Les répercussions d'une MICI sur la vie personnelle

Une maladie inflammatoire chronique de l'intestin (MICI) est une affection grave qui touche plus de 270 000 personnes au Canada. Les symptômes comprennent le gonflement et une douleur à la pression de l'abdomen, une constipation ou une diarrhée, une perte de poids et des saignements rectaux. Mais une liste de symptômes ne dit pas tout. Comment les personnes atteintes d'une MICI se sentent-elles vraiment ? Lisez l'histoire de Sylvie pour le savoir.

Sylvie* est âgée de 29 ans et cadre dans le domaine des ressources humaines. Elle avait 22 ans lorsqu'on a découvert qu'elle était atteinte de colite ulcéreuse (CU), une forme de MICI. Ses symptômes étaient apparus lorsqu'elle étudiait au C.E.G.E.P. La première fois qu'elle a eu des crampes abdominales et une diarrhée sanglante, elle a pensé à une intoxication alimentaire. Après la manifestation de quelques autres poussées et après avoir consulté plusieurs médecins, Sylvie a finalement découvert la cause de ses symptômes : la CU.

Pour Sylvie, le pire aspect de la CU, c'était son imprévisibilité. Elle ne savait jamais à quel moment une crise apparaîtrait et la forcerait à se précipiter vers les toilettes. Par conséquent, elle n'allait nulle part sans s'assurer qu'elle aurait facilement accès à une salle de bain. Cela compliquait sa vie sociale et elle a commencé à se distancer de ses amis et de sa famille. Comme elle était gênée par ses symptômes, elle s'est abstenue de fréquentations amoureuses.

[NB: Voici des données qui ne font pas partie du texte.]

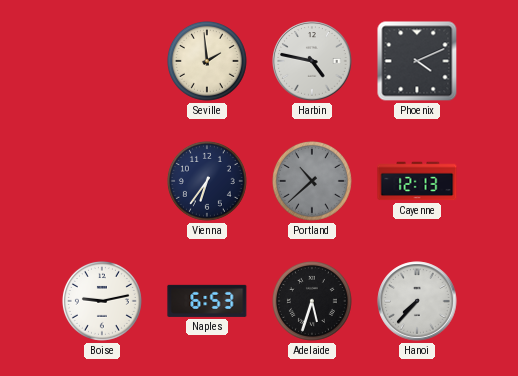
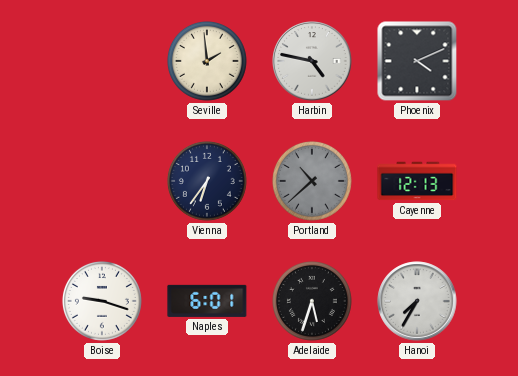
Boise: 9:13 -> 9:18
Naples: 6:53 -> 6:01
Hanoi: 7:37 -> 7:35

Au cours des quelques années suivantes, les symptômes de la CU de Sylvie se sont aggravés. Elle a subi plusieurs hospitalisations pour ses douleurs abdominales et sa diarrhée sanglante. À l'âge de 27 ans environ, Sylvie était au point le plus bas ; elle avait perdu 20 kilos et la gravité de ses symptômes l'avait obligée a demandé un congé autorisé. Elle ne pouvait pas faire les choses qu'elle aimait et sa vie sociale s'était évanouie. De plus, elle a fait une dépression parce qu'elle avait l'impression qu'elle aurait ces symptômes pour le restant de sa vie.

Puis Sylvie a vu la situation changer pour le mieux. Après avoir essayé plusieurs médicaments différents, Sylvie et son médecin ont décidé de s'en remettre à une intervention chirurgicale pour lui retirer le côlon et le rectum. Cette chirurgie est susceptible de guérir la CU, mais on ne l'envisage habituellement que dans les cas graves comme celui de Sylvie. Pendant environ 3 mois après l'intervention chirurgicale, Sylvie a dû porter un sac sur son corps pour recueillir ses déchets solides. Elle a ensuite subi une autre opération qui lui a permis d'aller à la selle normalement.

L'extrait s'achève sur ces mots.